* What to do
No pictures, please. Output the lines from the start of the data through the line that contains "A Gyöngyösi Városi", both included, exactly as they stand.

Extracted page text data:
★ ★ ★ ★ ★ ★ ★
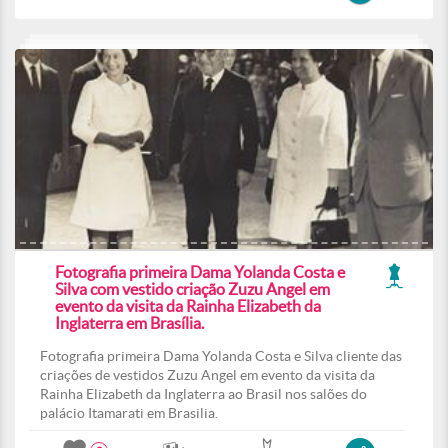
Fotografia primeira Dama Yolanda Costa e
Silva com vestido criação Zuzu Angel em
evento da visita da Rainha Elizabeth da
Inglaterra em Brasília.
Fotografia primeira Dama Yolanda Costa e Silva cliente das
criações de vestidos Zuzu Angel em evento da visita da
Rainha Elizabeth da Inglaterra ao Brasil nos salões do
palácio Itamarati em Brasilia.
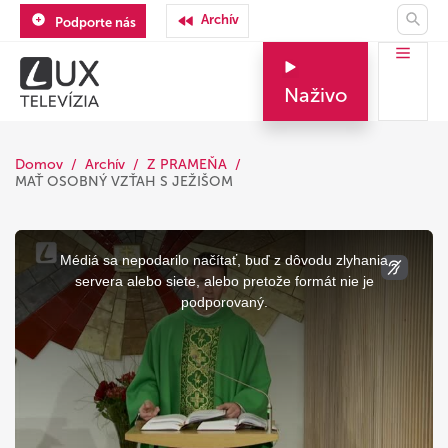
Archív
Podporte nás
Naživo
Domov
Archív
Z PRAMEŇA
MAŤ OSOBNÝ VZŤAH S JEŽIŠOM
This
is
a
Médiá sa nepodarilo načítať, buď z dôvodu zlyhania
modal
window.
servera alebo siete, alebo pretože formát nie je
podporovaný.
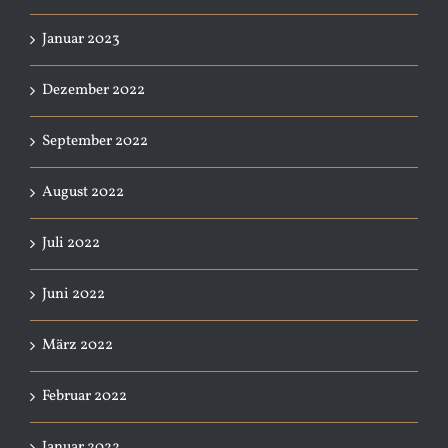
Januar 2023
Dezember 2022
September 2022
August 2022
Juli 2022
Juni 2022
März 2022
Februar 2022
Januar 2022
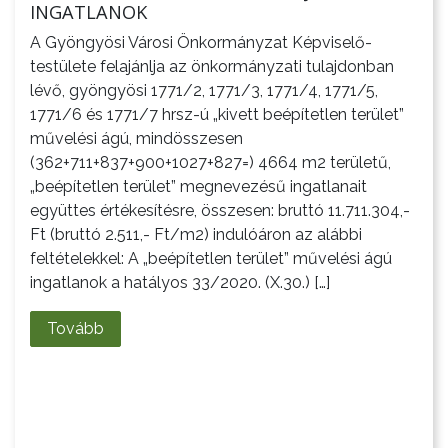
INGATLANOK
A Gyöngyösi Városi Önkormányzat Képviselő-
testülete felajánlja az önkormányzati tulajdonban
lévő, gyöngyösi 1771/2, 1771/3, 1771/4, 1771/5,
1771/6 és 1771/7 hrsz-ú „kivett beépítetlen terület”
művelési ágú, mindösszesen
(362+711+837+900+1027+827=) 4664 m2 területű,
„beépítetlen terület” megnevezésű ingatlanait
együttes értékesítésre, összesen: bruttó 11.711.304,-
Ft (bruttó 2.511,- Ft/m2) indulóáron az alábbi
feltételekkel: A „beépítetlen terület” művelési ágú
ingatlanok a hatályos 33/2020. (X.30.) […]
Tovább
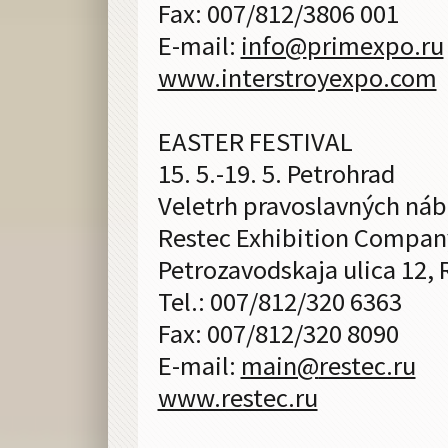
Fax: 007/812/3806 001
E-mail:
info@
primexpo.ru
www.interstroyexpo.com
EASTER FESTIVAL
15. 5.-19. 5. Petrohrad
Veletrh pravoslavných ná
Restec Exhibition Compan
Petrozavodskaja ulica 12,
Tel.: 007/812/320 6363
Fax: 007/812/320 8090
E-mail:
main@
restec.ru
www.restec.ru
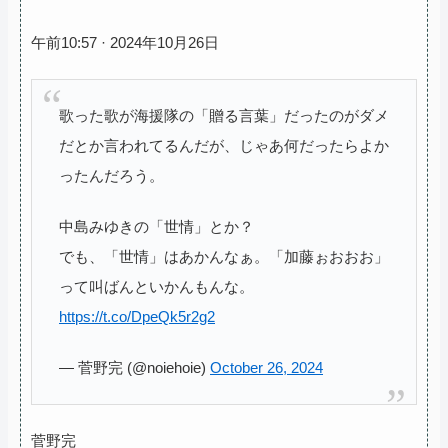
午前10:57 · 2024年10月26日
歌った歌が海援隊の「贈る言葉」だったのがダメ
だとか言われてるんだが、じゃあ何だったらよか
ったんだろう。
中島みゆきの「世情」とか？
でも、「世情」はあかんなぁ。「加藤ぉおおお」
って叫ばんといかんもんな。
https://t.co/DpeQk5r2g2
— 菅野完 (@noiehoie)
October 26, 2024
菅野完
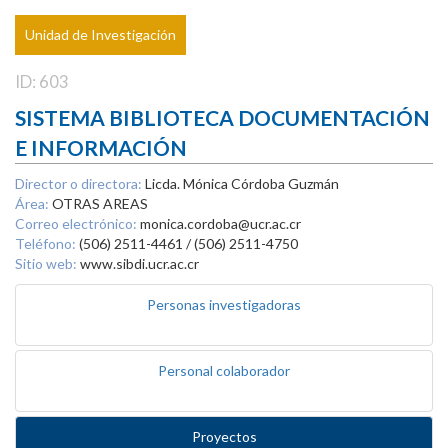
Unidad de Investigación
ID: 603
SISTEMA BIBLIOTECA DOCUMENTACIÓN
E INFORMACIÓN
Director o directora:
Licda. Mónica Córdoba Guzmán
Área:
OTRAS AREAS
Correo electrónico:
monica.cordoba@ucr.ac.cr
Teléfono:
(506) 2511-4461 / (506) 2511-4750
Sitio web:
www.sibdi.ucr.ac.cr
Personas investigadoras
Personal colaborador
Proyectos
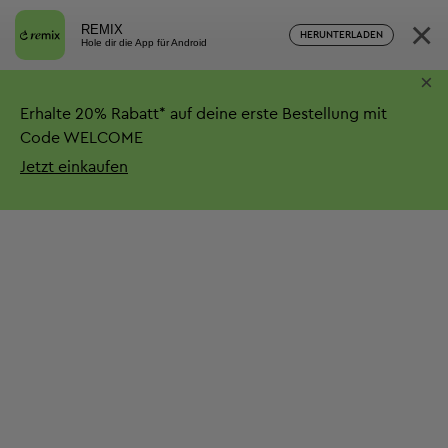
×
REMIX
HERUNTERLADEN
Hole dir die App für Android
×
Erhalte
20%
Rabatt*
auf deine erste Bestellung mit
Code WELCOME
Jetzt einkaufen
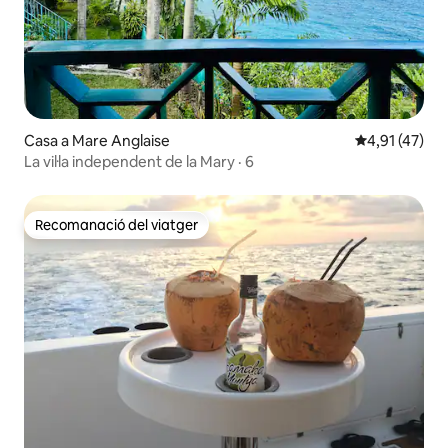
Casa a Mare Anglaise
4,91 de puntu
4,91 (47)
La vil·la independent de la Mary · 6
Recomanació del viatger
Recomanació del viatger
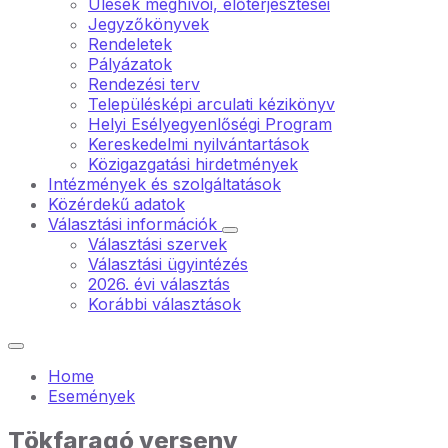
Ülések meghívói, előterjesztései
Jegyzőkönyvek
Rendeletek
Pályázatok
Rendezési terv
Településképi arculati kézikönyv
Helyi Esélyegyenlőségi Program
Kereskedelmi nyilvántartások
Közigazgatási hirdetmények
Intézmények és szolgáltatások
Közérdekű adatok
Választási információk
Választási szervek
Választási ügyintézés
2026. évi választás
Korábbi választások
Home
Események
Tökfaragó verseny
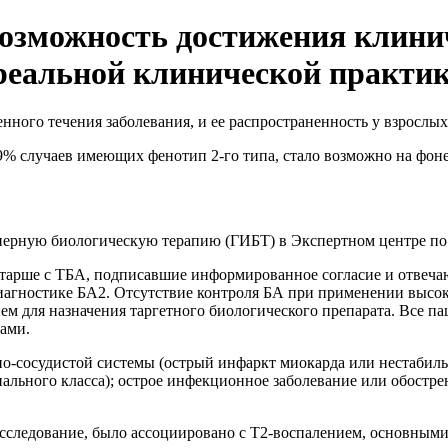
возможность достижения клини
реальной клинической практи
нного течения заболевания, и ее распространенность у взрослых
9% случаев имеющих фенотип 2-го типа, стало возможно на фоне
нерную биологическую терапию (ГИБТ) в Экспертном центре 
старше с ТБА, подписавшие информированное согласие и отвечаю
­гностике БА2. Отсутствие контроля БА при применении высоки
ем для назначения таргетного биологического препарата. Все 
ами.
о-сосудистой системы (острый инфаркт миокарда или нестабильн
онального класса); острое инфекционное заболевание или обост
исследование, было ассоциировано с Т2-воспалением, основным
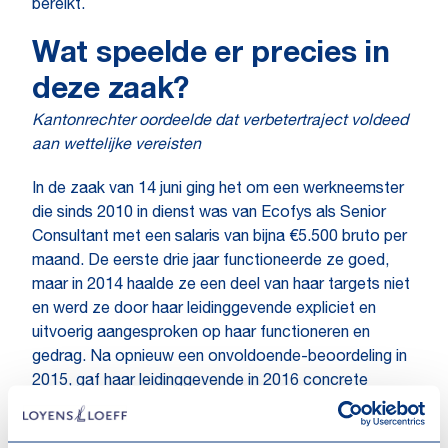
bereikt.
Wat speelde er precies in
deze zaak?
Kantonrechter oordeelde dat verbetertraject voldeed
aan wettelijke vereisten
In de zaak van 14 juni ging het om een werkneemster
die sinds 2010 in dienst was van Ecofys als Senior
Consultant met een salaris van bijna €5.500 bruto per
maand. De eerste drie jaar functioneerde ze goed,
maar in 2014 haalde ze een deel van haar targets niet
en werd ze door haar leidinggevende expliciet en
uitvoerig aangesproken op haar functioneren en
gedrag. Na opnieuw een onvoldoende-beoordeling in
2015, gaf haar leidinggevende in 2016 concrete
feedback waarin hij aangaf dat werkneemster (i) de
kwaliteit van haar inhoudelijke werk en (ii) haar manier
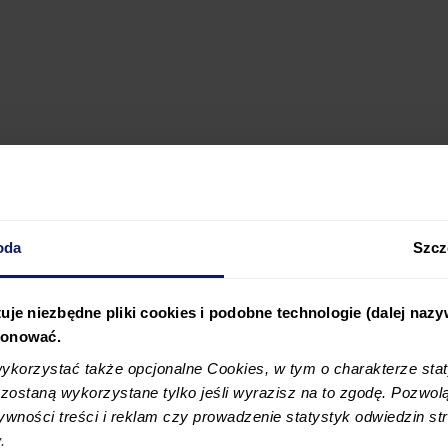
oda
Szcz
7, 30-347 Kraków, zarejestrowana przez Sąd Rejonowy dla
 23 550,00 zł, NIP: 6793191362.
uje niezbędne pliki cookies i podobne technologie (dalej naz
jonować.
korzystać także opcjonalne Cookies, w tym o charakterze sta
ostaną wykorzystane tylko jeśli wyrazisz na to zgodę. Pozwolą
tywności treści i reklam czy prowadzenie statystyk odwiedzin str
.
★ ★ ★ ★ ★ ★ ★
* Result
Fotografia primeira Dama Yolanda Costa e
Silva com vestido criação Zuzu Angel em
evento da visita da Rainha Elizabeth da
Inglaterra em Brasília.
Fotografia primeira Dama Yolanda Costa e Silva cliente das
criações de vestidos Zuzu Angel em evento da visita da
Rainha Elizabeth da Inglaterra ao Brasil nos salões do
palácio Itamarati em Brasilia.
Archív
Podporte nás
Naživo
Domov
Archív
Z PRAMEŇA
MAŤ OSOBNÝ VZŤAH S JEŽIŠOM
This
is
a
Médiá sa nepodarilo načítať, buď z dôvodu zlyhania
modal
window.
servera alebo siete, alebo pretože formát nie je
podporovaný.
Januar 2023
Dezember 2022
September 2022
August 2022
Juli 2022
Juni 2022
März 2022
Februar 2022
Januar 2022
INGATLANOK
A Gyöngyösi Városi Önkormányzat Képviselő-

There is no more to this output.